**GIVEN DATA**.
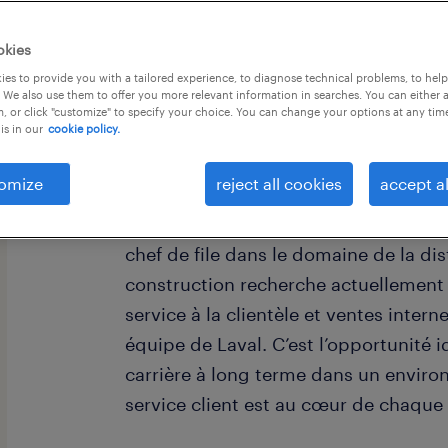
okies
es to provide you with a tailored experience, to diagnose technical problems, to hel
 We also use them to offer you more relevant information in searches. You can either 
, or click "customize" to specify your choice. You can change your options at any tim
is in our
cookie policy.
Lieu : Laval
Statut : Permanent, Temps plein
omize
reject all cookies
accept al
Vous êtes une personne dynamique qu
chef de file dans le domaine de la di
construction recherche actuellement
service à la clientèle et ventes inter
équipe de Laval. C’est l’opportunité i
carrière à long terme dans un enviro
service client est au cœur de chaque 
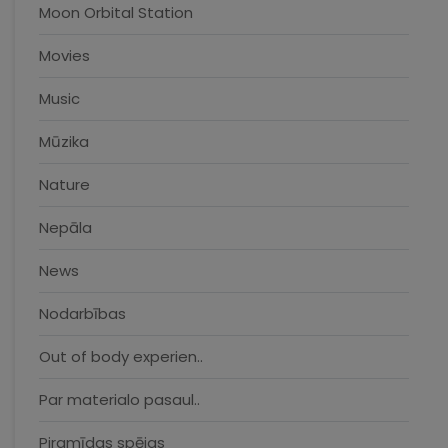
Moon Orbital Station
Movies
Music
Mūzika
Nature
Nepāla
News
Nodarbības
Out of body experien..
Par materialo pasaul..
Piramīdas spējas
---
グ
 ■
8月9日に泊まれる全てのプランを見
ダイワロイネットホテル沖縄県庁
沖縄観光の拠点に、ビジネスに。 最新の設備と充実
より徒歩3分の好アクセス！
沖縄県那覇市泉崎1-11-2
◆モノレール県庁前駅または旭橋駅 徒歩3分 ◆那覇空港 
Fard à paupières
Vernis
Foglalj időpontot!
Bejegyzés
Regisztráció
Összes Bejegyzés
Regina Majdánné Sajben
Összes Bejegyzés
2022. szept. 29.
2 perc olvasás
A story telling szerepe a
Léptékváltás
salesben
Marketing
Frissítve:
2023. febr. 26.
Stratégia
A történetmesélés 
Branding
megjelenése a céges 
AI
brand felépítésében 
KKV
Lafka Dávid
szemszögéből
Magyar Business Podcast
...
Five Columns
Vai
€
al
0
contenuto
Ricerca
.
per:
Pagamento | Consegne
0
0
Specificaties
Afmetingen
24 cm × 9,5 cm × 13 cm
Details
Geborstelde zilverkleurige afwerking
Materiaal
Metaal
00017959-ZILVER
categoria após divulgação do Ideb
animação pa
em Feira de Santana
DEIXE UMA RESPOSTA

**TASK DIRECTIONS**. Only one stretch of the data is wanted: write out exactly the lines from the one holding "service client est au cœur de chaque" through the one holding "Piramīdas spējas", both included, without the pictures.

**ANSWER SPACE**.
service client est au cœur de chaque 
Moon Orbital Station
Movies
Music
Mūzika
Nature
Nepāla
News
Nodarbības
Out of body experien..
Par materialo pasaul..
Piramīdas spējas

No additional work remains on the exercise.